'Islamic Awakening led Libyan revolution'
Hossein Amir-Abdollahian, Iran's deputy foreign minister for Arab and African affairs
Iran's deputy foreign minister says Islamic Awakening was the root cause of Libya's revolution, calling on the Libyan nation to remain vigilant about the persisting schemes by global powers to derail their movement.
In a Monday meeting with a visiting delegation of Libyan scholars and religious figures in the Iranian capital of Tehran, Iran's Deputy Foreign Minister for Arab and African Affairs Hossein Amir-Abdollahian described the Libyan population as a faithful and diligent nation that desire Islam and seek the establishment of Islamic values in their country.

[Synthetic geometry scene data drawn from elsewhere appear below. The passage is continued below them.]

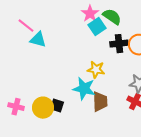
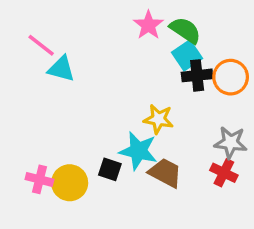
cyan square: (97, 27) -> (187, 55), moved
brown trapezoid: (100, 102) -> (165, 173), turned -60
black square: (57, 106) -> (110, 169), moved
pink cross: (16, 107) -> (39, 179), moved

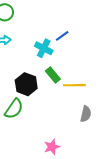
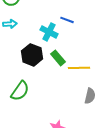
blue line: (62, 36) -> (67, 20), turned 56
black hexagon: (26, 84) -> (32, 55), moved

The Iranian diplomat pointed to the continuing efforts by hegemonic global powers to hijack the Libyan revolution and expressed optimism that the unity and vigilance in the North African nation will thwart such plots.

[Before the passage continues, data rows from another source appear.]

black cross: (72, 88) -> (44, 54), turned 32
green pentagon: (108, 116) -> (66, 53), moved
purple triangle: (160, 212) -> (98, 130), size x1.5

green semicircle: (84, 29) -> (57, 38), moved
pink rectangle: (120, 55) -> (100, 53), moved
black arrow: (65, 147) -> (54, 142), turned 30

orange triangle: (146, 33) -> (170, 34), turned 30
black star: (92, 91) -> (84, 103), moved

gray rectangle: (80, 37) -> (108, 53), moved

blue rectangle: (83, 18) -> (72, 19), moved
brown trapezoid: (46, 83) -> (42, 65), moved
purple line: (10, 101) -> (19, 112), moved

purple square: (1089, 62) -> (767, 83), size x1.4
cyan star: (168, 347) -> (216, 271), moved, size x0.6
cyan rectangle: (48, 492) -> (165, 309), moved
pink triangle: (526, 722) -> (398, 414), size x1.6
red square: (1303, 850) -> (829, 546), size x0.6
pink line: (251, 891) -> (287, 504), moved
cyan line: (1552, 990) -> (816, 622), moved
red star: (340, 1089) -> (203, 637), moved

Sowing rifts among Shias and Sunnis and inciting Iranophobia in the Muslim world are among the malicious strategies pursued by global powers to neutralize the growing Islamic Awakening, he added.
Abdollahian also called for the expansion of Tehran-Tripoli ties in Libya's post-revolution era and the cooperation of both countries in the pursuit of the fate of prominent Lebanese Shia leader and scholar Imam Moussa Sadr, who disappeared in 1978 during an official visit to Libya following a meeting with the country's slain dictator Muammar Ghaddafi. .
Imam Sadr, the founder of Lebanon's Islamic Amal Movement, was a popular and highly revered Lebanese cleric of Iranian descent who developed major influence in his country by making tireless efforts to unify the Lebanese Christians and Muslims based on many common values.
It is widely believed in Lebanon that the Shia cleric was kidnapped on the orders of senior Libyan officials.
The head of the Libyan delegation to Tehran, for his part, praised Iran's efforts in promoting Islamic values and insisted that the Libyan nation will not allow hegemonic powers to distort the objectives of their revolution.
Eight months into the revolution that put an end to Muammar Gaddafi's 42-year-long dictatorship, revolutionary fighters found the despotic ruler hiding inside a concrete sewage pipe in his hometown of Sirte on October 20, 2011.
Gaddafi was eventually shot and executed by the revolutionaries, becoming the first dictator to be killed in the wave of the popular uprisings and revolutions that started to sweep North Africa and the Middle East towards the end of 2011.